March 6, 2019
By Swati Pandey and Wayne Cole
SYDNEY (Reuters) – Australia’s economy slowed sharply in the second half of last year as consumers shut their wallets and housing construction pulled back, data showed on Wednesday, sending the local currency to a two-month trough.
The gross domestic product (GDP) figures showed the economy expanded 0.2 percent in the fourth quarter, slower than the 0.3 percent increase economists had forecast in a Reuters poll. Third-quarter growth was unrevised at 0.3 percent.
Annual GDP rose a below-trend 2.3 percent to A$1.9 trillion ($1.3 trillion), the slowest pace since mid-2017 and confounding expectations for a 2.5 percent increase.
The dismal figures challenge the optimism of the country’s central bank, which expects growth to pick up to around 3 percent this year.
The data also raises questions over whether the country’s recession-free run of 27 years is losing steam and threatens re-election prospects for Australia’s centre-right government, which has been pitching “jobs and growth” as its key economic mantra.

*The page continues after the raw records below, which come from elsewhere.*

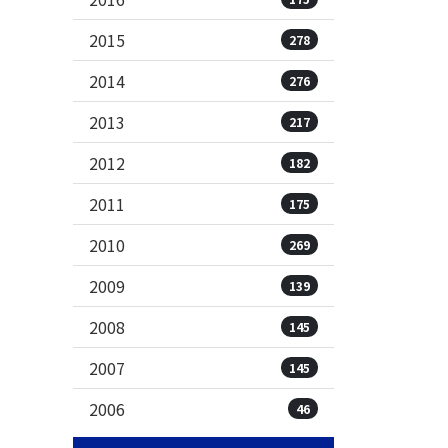
2015
278
2014
276
2013
217
2012
182
2011
175
2010
269
2009
139
2008
145
2007
145
2006
46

The disappointing outcome sent the Australian dollar down 0.4 percent to a two-month low of $0.7052 as investors wagered the Reserve Bank of Australia (RBA) would cut interest rates to stimulate the economy.
“Good news was hard to find in the latest assessment of the Australian economy,” said Callam Pickering, economist at jobs site Indeed.
“Households are holding up okay despite lacklustre wage growth, although the key question is how long can that persist?”
Private consumption, which accounts for about 57 percent of Australia’s GDP, contributed just 0.2 percent to overall growth.
Weak savings and spending have already slowed the tills of some of Australia’s biggest businesses. Supermarket chains Coles Group Ltd and Woolworths Group Ltd posted disappointing sales in the second half to last year. Sales fell at electronics retailer Harvey Norman Holdings Ltd, and on Wednesday the country’s biggest department store chain, Myer Holdings Ltd posted its fifth consecutive half-year drop in revenue.
An accelerating decline in Sydney and Melbourne home prices has eaten into consumer wealth at a time when they hold record levels of mortgage debt. A long stretch of unusually slow wages growth has also throttled household incomes, and shows few signs of changing anytime soon.
The sharper-than-expected downturn in the country’s once-booming property market has become a significant point of uncertainty for the RBA, which cut its growth and inflation forecasts last month and moved away from a previous tightening bias.
The fall in home prices has hit dwelling construction, another reason for the soft fourth-quarter outcome. Government spending was the only silver lining in Wednesday’s report.
Much of Australia’s success in recent decades has been due to its ability to attract skilled migrants in such numbers as to propel population growth well above the average of its developed economy peers.
Now, however, annual population growth of 1.6 percent has exceeded the pace of economic expansion.
GDP per person fell in both the December and September quarters, marking only the third time in the past 30 years per capita activity contracted for two consecutive quarters. The last time that happened was in 2006.
Defying the gloom, higher prices for Australia’s resource exports boosted corporate profits and GDP in current dollar terms, which in turn provides a windfall to tax revenues.
As a result, nominal GDP climbed 1.2 percent in the quarter and a rapid 5.5 percent for the year.
The stellar nominal growth has led many economists to speculate the government will shower tax sweeteners on households, including one-off cash transfers ahead of state and federal elections in coming months.
“The RBA governor has made it pretty clear that he’d prefer fiscal policy to take the burden. So, I think there is every chance, in what is going to be a very tightly-run election, that there will be some loosening in fiscal policy,” said RBC economist Su-Lin Ong.
“And that will be a very welcome development.”